- Task to complete -
Beginning at the line that contains "Nachhaltigkeitsangebote für Unternehmen im", reproduce the entries below exactly, ending with the line that contains "न २०५८ मा हुन". Omit each picture.

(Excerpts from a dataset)

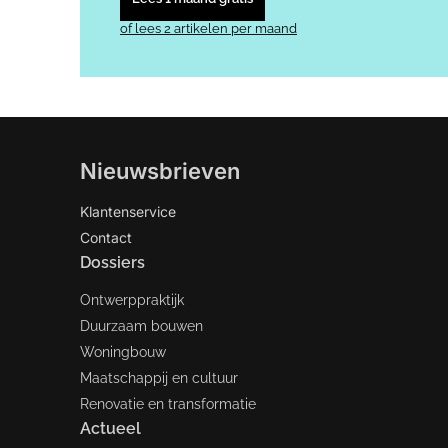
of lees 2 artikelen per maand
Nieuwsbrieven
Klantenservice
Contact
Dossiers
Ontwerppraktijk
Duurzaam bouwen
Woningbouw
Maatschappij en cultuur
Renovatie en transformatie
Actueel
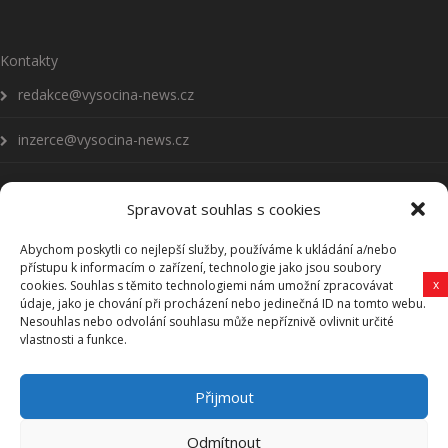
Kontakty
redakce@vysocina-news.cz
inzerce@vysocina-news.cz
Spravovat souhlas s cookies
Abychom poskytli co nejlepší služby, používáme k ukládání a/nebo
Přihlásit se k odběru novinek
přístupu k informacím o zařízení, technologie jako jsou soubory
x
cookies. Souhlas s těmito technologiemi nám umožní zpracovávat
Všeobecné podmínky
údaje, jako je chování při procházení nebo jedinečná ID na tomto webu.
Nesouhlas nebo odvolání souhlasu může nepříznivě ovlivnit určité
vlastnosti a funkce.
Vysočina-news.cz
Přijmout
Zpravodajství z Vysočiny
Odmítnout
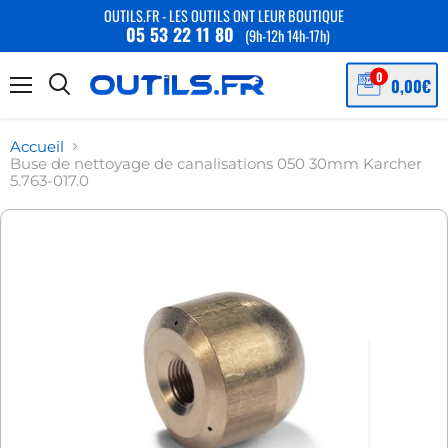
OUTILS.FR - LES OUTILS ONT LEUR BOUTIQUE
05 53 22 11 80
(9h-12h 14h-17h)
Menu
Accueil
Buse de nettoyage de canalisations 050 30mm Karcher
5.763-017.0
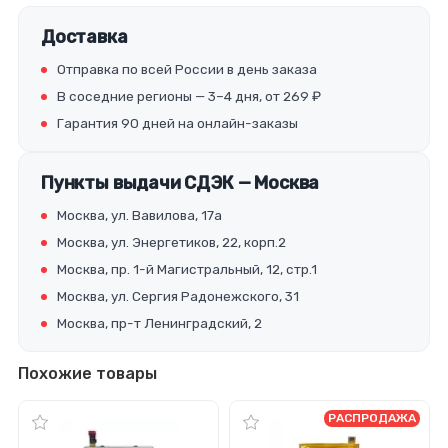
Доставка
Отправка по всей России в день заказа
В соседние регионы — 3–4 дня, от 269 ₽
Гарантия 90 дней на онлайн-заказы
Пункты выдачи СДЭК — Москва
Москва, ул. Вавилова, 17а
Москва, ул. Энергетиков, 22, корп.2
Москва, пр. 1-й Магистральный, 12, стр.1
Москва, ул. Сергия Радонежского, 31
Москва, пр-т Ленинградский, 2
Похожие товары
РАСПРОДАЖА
==
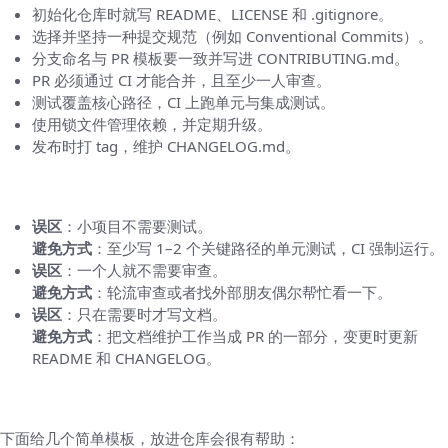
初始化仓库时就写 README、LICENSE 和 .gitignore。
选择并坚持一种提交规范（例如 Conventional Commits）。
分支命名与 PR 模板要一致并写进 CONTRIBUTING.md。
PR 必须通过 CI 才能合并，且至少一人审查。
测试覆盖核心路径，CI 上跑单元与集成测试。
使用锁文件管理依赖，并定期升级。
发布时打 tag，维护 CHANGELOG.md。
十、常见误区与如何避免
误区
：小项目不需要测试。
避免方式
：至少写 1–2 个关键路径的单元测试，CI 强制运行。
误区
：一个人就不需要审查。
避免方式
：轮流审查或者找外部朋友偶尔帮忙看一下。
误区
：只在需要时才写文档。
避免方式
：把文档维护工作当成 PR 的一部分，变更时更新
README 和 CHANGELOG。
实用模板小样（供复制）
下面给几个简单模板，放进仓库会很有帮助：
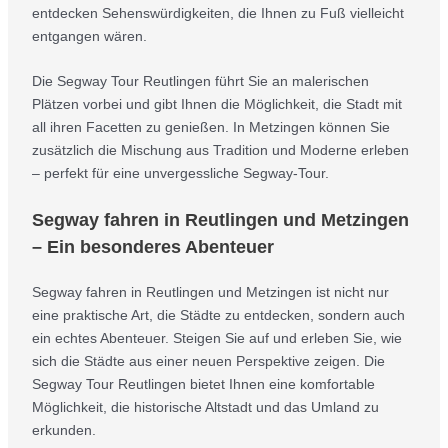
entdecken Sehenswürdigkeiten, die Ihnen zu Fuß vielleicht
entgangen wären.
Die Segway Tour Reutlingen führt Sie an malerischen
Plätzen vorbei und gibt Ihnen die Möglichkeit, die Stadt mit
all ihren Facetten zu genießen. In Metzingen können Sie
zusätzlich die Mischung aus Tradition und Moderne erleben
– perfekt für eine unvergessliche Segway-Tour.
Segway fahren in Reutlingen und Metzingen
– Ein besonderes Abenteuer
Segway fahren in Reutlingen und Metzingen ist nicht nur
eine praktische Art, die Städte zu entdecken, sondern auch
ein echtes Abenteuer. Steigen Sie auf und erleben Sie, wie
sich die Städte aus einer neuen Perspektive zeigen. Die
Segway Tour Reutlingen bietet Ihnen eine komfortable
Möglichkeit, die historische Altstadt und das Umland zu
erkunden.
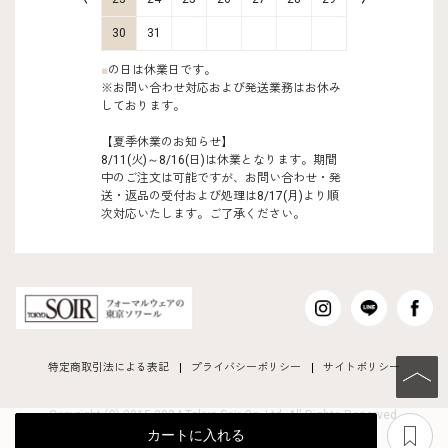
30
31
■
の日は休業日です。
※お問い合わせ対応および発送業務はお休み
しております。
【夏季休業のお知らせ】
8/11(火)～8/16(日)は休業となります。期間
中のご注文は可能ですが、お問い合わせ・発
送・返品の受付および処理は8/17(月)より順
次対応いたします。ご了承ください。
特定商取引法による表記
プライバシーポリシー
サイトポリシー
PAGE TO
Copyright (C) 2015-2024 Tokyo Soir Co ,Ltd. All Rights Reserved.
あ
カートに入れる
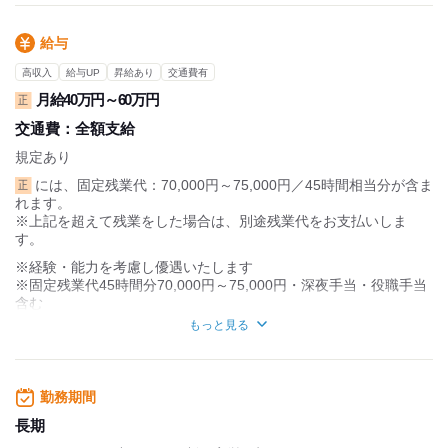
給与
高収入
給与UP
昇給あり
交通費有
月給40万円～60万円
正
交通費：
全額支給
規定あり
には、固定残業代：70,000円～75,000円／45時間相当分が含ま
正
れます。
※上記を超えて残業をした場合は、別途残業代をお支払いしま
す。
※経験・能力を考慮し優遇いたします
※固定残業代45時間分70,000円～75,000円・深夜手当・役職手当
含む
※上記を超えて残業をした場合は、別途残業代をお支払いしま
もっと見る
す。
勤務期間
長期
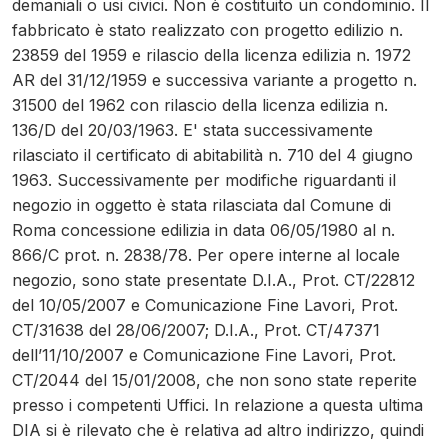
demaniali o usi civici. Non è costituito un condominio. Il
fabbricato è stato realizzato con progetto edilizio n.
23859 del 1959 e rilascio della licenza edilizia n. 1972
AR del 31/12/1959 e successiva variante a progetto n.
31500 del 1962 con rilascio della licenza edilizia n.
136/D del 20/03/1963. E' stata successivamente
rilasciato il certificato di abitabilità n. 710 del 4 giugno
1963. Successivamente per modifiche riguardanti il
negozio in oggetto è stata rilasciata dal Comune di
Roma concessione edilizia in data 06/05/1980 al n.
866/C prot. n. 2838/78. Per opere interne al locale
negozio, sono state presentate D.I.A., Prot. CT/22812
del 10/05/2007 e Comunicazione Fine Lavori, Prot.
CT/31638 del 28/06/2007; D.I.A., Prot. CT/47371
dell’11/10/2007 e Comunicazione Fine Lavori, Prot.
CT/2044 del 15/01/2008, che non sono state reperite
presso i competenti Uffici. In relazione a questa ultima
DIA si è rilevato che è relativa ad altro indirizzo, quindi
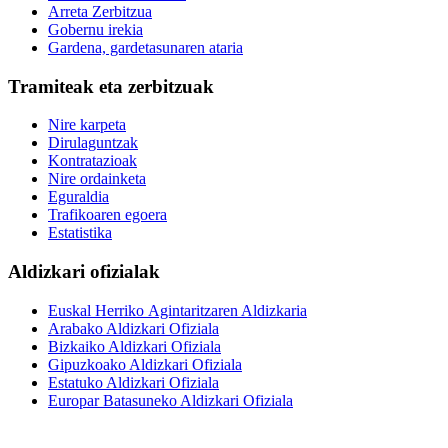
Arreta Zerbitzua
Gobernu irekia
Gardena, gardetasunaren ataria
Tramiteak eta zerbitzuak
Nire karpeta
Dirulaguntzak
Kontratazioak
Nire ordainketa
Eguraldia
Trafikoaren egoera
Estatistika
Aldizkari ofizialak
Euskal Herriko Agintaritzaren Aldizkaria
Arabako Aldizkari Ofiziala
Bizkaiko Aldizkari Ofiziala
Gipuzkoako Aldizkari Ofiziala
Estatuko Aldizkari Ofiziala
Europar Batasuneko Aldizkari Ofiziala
* * *
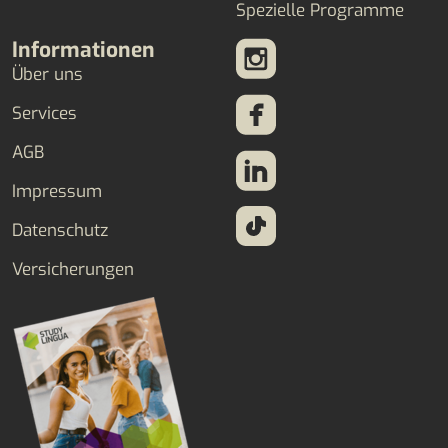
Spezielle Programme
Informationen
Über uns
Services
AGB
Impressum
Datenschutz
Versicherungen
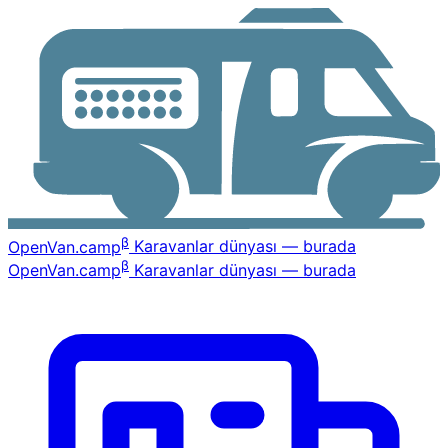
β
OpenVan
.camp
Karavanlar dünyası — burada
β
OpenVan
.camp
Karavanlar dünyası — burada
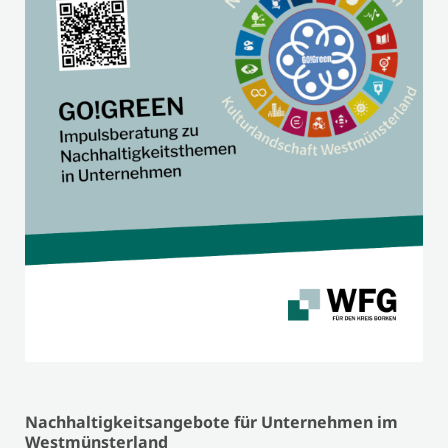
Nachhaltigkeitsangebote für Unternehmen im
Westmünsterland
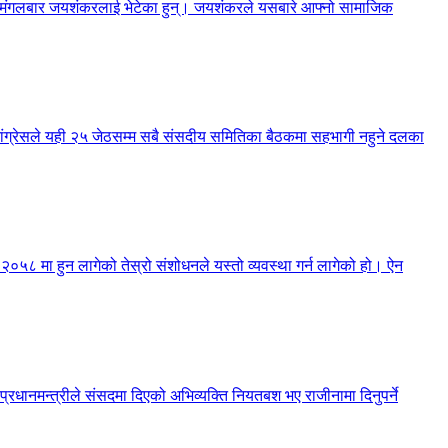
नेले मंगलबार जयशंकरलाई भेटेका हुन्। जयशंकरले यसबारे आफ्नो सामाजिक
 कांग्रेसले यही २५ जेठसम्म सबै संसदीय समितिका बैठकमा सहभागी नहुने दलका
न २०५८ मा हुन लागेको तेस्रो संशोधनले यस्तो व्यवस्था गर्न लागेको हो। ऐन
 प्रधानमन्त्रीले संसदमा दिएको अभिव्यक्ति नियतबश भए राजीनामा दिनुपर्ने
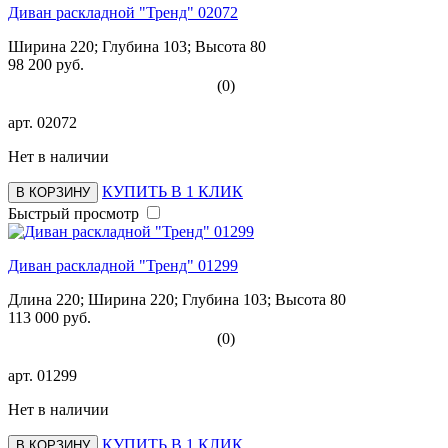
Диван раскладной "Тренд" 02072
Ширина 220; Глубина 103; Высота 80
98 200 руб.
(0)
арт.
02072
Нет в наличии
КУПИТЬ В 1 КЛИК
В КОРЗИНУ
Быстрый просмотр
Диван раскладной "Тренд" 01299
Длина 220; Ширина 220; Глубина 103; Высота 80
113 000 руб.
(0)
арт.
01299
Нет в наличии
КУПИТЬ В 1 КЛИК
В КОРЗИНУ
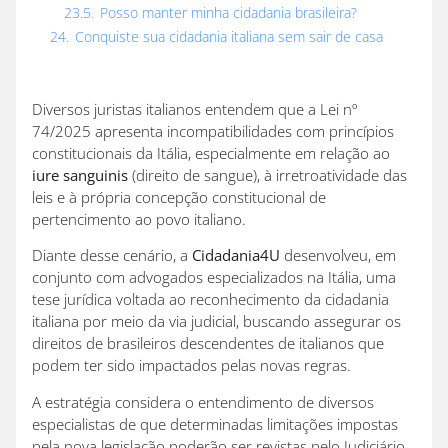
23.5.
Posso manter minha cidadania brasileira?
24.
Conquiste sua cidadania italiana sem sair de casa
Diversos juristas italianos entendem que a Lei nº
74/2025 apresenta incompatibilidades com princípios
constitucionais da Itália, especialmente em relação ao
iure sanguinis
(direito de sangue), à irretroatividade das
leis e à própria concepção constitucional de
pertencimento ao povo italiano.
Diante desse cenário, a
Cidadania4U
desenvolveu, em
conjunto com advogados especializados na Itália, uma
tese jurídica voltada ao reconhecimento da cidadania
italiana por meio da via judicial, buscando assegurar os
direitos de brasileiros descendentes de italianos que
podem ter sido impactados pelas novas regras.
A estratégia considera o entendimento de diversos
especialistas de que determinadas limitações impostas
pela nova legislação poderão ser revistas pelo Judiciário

- Written reply -
Nachhaltigkeitsangebote für Unternehmen im
Westmünsterland
नेले मंगलबार जयशंकरलाई भेटेका हुन्। जयशंकरले यसबारे आफ्नो सामाजिक
 कांग्रेसले यही २५ जेठसम्म सबै संसदीय समितिका बैठकमा सहभागी नहुने दलका
न २०५८ मा हुन लागेको तेस्रो संशोधनले यस्तो व्यवस्था गर्न लागेको हो। ऐन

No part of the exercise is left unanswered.